Le trio anglais nous balance sur ce single un mélange assez étonnant. D’abord, il y a la voix de Clari Freeman-Taylor : enfantine, pure, habitée d’une poésie brute. De l’autre, une instrumentation qui refuse la facilité. Ça frotte, ça gratte, la mélodie est riche, mais flirte constamment avec une tension angoissante, un peu flippante avant de basculer dans un onirisme total. On est loin de la pop calibrée pour les playlists de supermarché ; ici, on sculpte le chaos avec une classe folle. Du coup j’ai décidé que c’était de l’art rock poétique. J’ai tout de suite penser à Truthpaste ou black country new road avec une plus grosse basse. Vous en dites quoi ?

3/ MAQUINA et « Dança »

Quand j’ai lu le nom du groupe, j’ai pensé à la Makina, ce sous-genre de la techno hardcore né au début des années 90, du côté de la Catalogne et de Valence qui a cartonné dans les années 90/2000. J’avais un ami qui me soulait avec ça. Mais ça s’écrit pas comme ça et donc ce n’est pas ça. Makina, c’est Halison Peres (batterie/chant), João Cavalheiro (guitare) et José Rego (basse). C’est un groupe de krautrock lisboète c’est à dire qu’il balance un rythme hypnotique en 4/4 pour te faire bouger la tête. Le genre vient d’Allemagne, pas du portugal, et dans le cas de notre groupe portugais, ça tend aussi vers de l’indus et ça avoine la pouliche.

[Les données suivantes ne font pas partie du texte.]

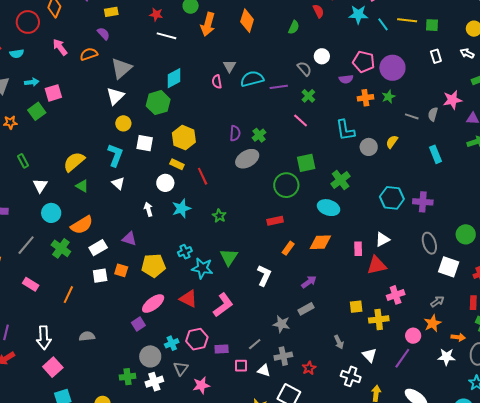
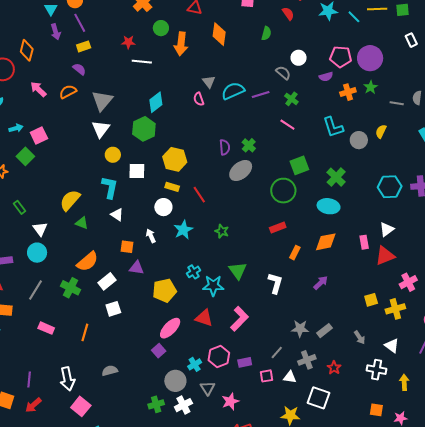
cyan circle: (51, 213) -> (37, 253), moved
orange square: (121, 270) -> (127, 247), moved
gray rectangle: (306, 309) -> (324, 331), moved

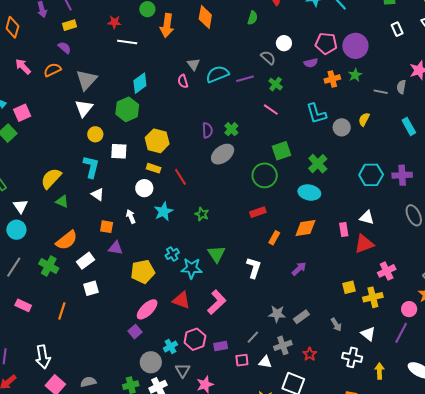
white triangle: (387, 229) -> (367, 217), turned 49
gray semicircle: (110, 371) -> (88, 382), moved

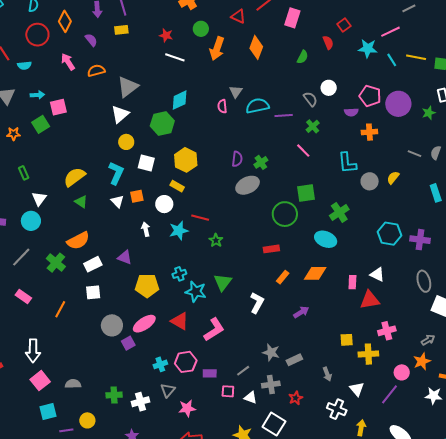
purple semicircle: (64, 48) -> (91, 40), moved
green star: (355, 75) -> (429, 113), moved
red line: (180, 177) -> (200, 218), moved, turned -54
orange square: (107, 227) -> (137, 196), moved, turned -32
gray circle: (151, 362) -> (112, 325), moved

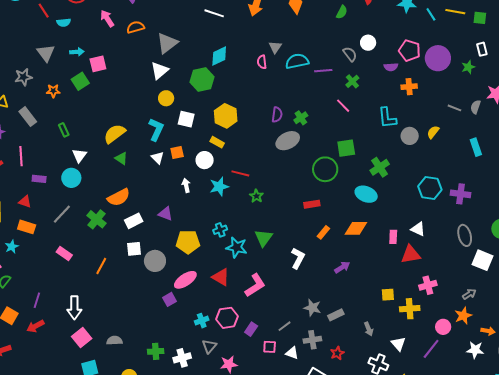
gray circle: (112, 325) -> (155, 261), moved
purple rectangle: (210, 373) -> (251, 329), turned -56

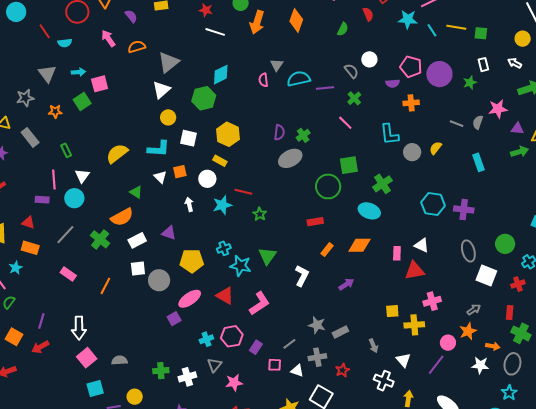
cyan L-shape: (156, 129) -> (159, 149), turned 70
pink line: (21, 156) -> (54, 179), moved
green triangle: (121, 158) -> (136, 192), moved

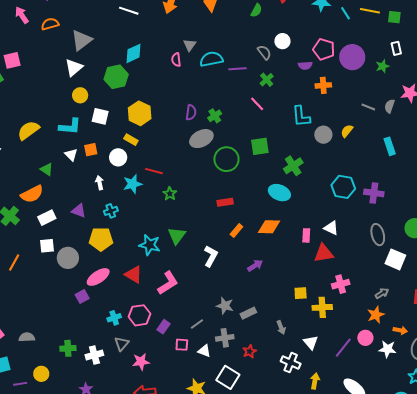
green circle: (328, 187) -> (226, 159), moved
cyan cross: (224, 248) -> (111, 211), moved
pink circle: (448, 343) -> (365, 338), moved

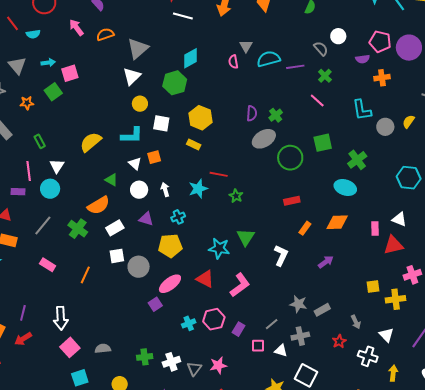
white circle: (118, 157) -> (139, 190), moved
gray triangle: (122, 344) -> (194, 369), moved
red star: (250, 351) -> (339, 341), moved

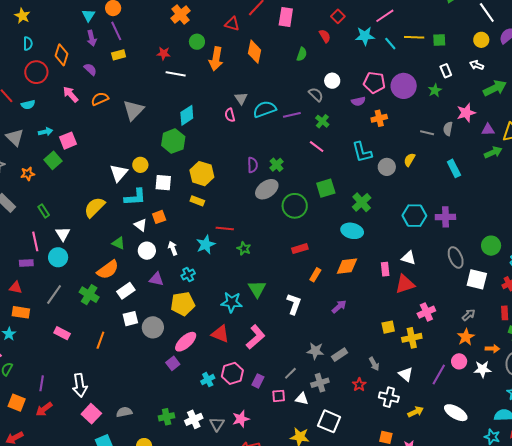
white triangle: (132, 76) -> (119, 173), moved
yellow arrow: (393, 373) -> (416, 412), turned 63

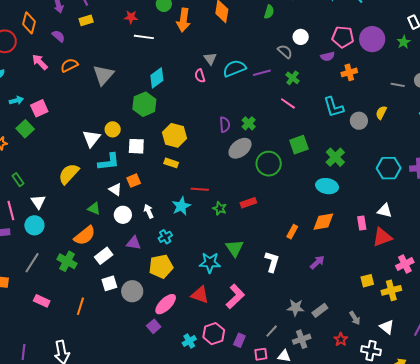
red rectangle: (300, 249) -> (248, 203), moved

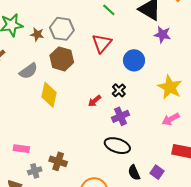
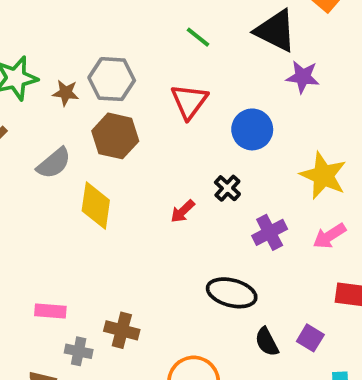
purple cross: (120, 116) -> (270, 232), moved
gray cross: (35, 171) -> (79, 351), turned 32

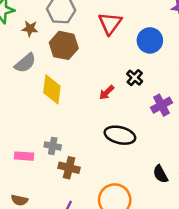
brown star: (66, 93) -> (30, 29), moved
black ellipse: (232, 293) -> (120, 135), moved
gray cross: (79, 351) -> (53, 146), moved

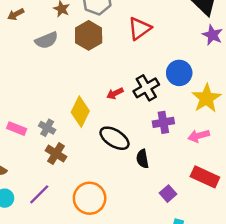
blue circle: (150, 40) -> (179, 73), moved
black cross: (135, 78) -> (146, 88), size x1.5
yellow diamond: (52, 89) -> (80, 112), moved
black semicircle: (160, 174) -> (142, 159), moved

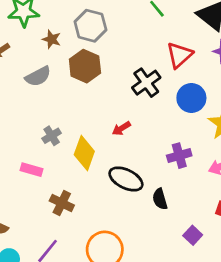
red triangle: (140, 28) -> (179, 55), moved
black cross: (146, 88) -> (146, 83), moved
gray cross: (47, 128) -> (52, 136), moved, turned 35
pink rectangle: (17, 129) -> (32, 170), moved

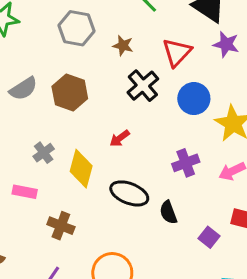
brown star: (52, 39) -> (123, 46), moved
brown hexagon: (85, 66) -> (70, 93), moved
purple square: (193, 235) -> (209, 237), moved

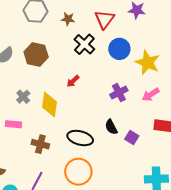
black ellipse: (129, 193) -> (80, 138), moved
purple square: (209, 237) -> (132, 137), moved

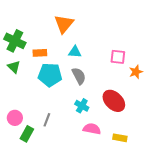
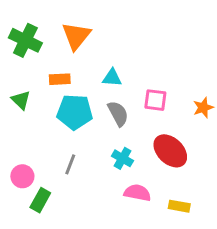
orange triangle: (64, 24) -> (76, 36), moved
green cross: (15, 41) -> (25, 40), moved
pink square: (118, 57) -> (155, 100), moved
gray line: (47, 120) -> (70, 164), moved

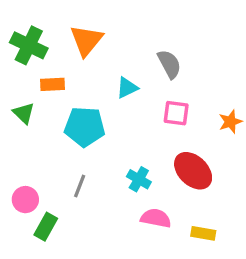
cyan triangle: (112, 78) -> (127, 88), turned -30
orange rectangle: (60, 79) -> (52, 84), moved
gray semicircle: (118, 114) -> (169, 64), moved

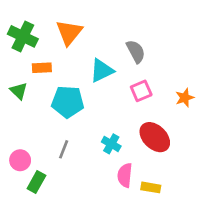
cyan triangle: (127, 88) -> (102, 70), size x1.4
pink square: (176, 113) -> (141, 91), turned -30
pink semicircle: (156, 218) -> (125, 175), turned -95
yellow rectangle: (203, 233) -> (151, 187), moved

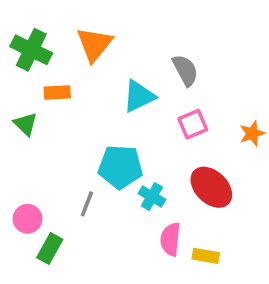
cyan pentagon: (68, 102) -> (120, 167), moved

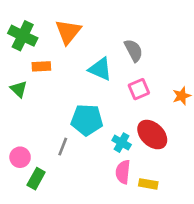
cyan triangle: (139, 96) -> (100, 69), turned 50
cyan cross: (152, 196) -> (122, 143), moved

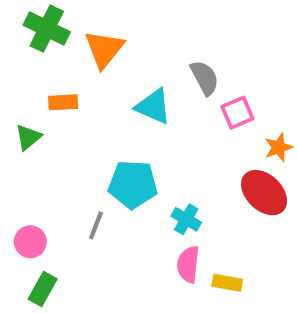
green cross: (23, 36) -> (47, 29), moved
green triangle: (19, 89) -> (28, 137), turned 36
pink square: (139, 89) -> (237, 113), moved
red ellipse: (152, 135) -> (264, 193), moved
green rectangle: (36, 179) -> (43, 289), moved

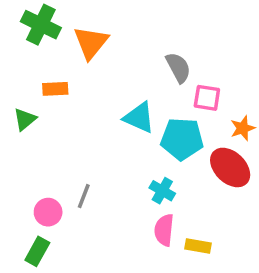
cyan triangle: (153, 106) -> (139, 117), moved
pink square: (237, 113) -> (207, 98), turned 32
cyan pentagon: (133, 184) -> (182, 139), moved
pink circle: (30, 242) -> (48, 212), moved

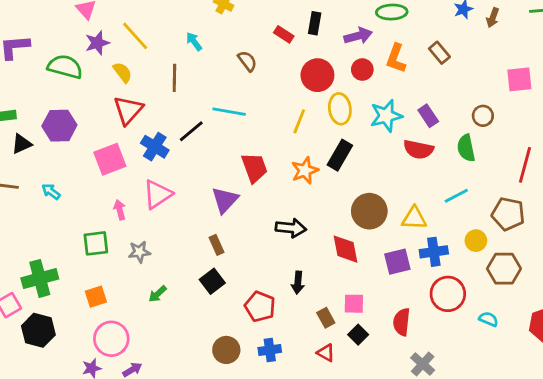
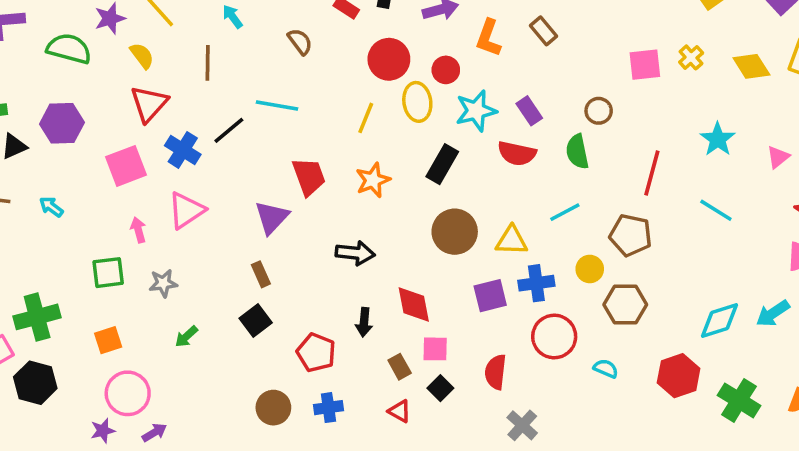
red circle: (362, 70) -> (446, 70), moved
black rectangle: (340, 155) -> (442, 164), moved
red diamond: (345, 249) -> (414, 305), moved

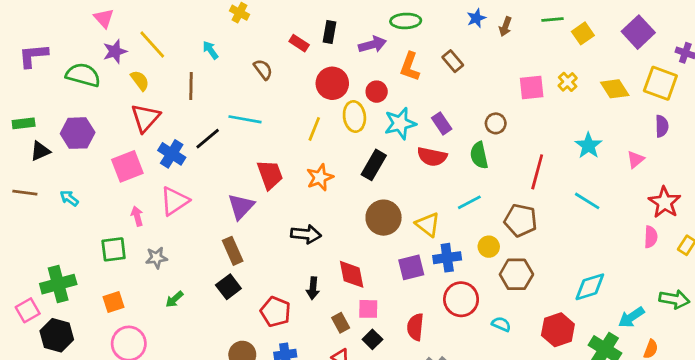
yellow triangle: (512, 241) -> (428, 224), turned 36
brown rectangle: (261, 274) -> (233, 251), size x1.4
cyan arrow: (773, 313) -> (631, 317), moved

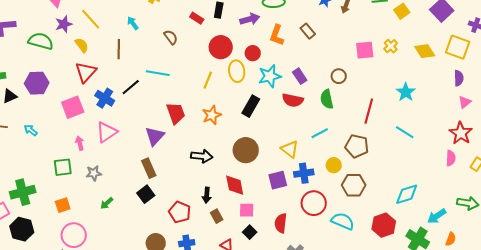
pink triangle: (635, 159) -> (465, 102), moved
brown circle: (384, 218) -> (246, 150), moved
brown rectangle: (341, 323) -> (217, 216), moved
cyan semicircle: (501, 324) -> (343, 221), size x1.6

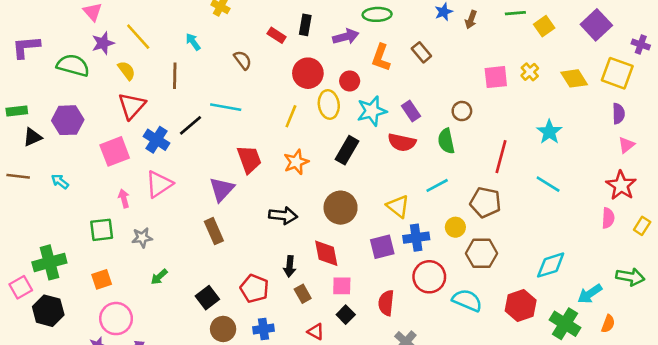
black square: (146, 194) -> (207, 298), moved

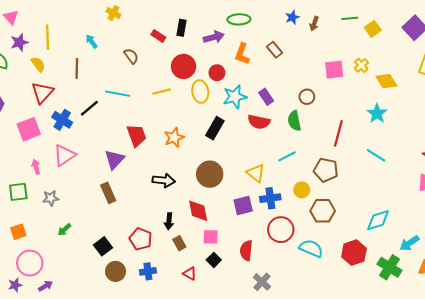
yellow line: (138, 37) -> (48, 37), turned 40
yellow diamond: (574, 78) -> (386, 81), moved
yellow line: (291, 116) -> (162, 92), moved, turned 54

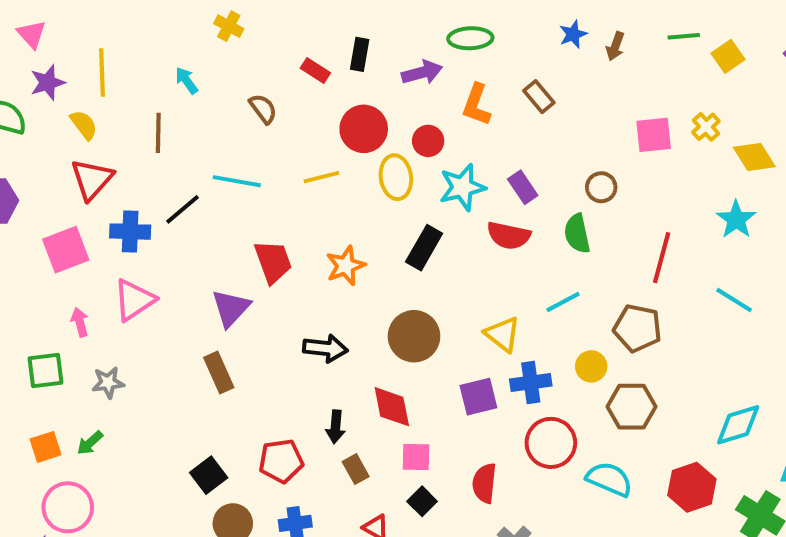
blue cross: (62, 120) -> (130, 232), turned -30
green arrow: (64, 230) -> (90, 443), moved
red pentagon: (141, 239) -> (281, 461), turned -30

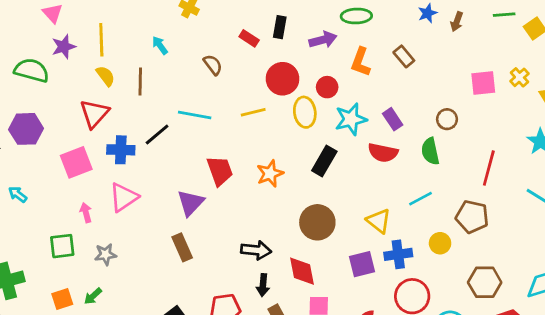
yellow semicircle: (84, 125) -> (105, 76), moved
black arrow: (325, 348) -> (256, 250), moved
brown hexagon: (631, 407) -> (485, 282), moved

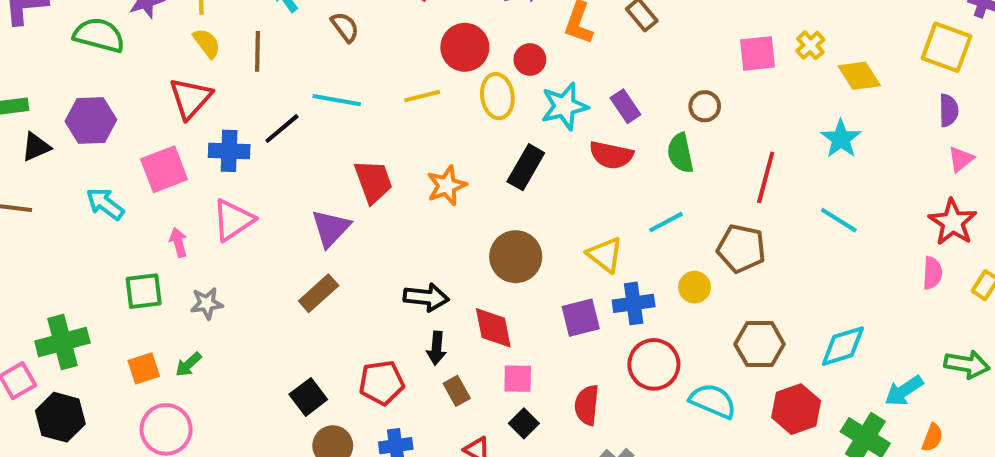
brown semicircle: (213, 65) -> (345, 27), moved
cyan arrow: (18, 194) -> (105, 204), moved, size x1.4
brown rectangle: (182, 247) -> (319, 293), turned 72

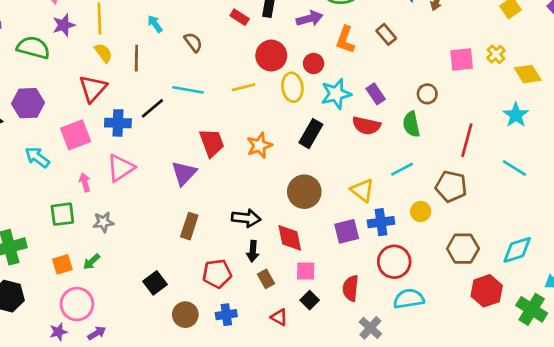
brown rectangle: (319, 293) -> (189, 226), moved, turned -30
black square: (308, 397) -> (155, 283), moved
cyan semicircle: (713, 401) -> (409, 299), moved, turned -32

4/ Getdown Services et « I Can’t Die Like That »

Tu les connaissais avec le très bon The radiator, tu les découvriras en un peu plus cool avec « I Can’t Die Like That ». Josh Law et Ben Sadler sont toujours aussi rock, aussi absurde et débonnaire (oui c’est positif). « I Can’t Die Like That, ça parle de ce moment où les choses simples deviennent compliquées, du moment ou tu te prends la tête alors que tu devrais profiter. Ca parle de la vie en regardant la mer et en se disant que la solution la plus simple est très souvent la meilleure.

5/ Kid Sistr et « Boys in Skirts »

Kid Sistr c’est un trio indie rock de Brooklyn composé de Sara Keden, Becca Maclean et Isabella Ingrao. J’ai lu un article qui dit d’elle que c’est HAIM mais avec de la disto bien grasse. Je trouve la comparaison tout à fait exacte.

« Boys in Skirts », c’est un hymne indie pop punk hyper addictif, hyper queer, taillé pour l’été, avec des lignes de guitare qui scintillent et un refrain entêtant qui te reste dans le crâne. Et comme  Les paroles balancent des punchlines d’une efficacité redoutable (« Boys in skirts I wanna take it off ya, get your makeup on my shirt » soit je trouve les mecs en jupe très sexy). Bref, c’est frais, c’est impertinent, ça ne s’excuse de rien.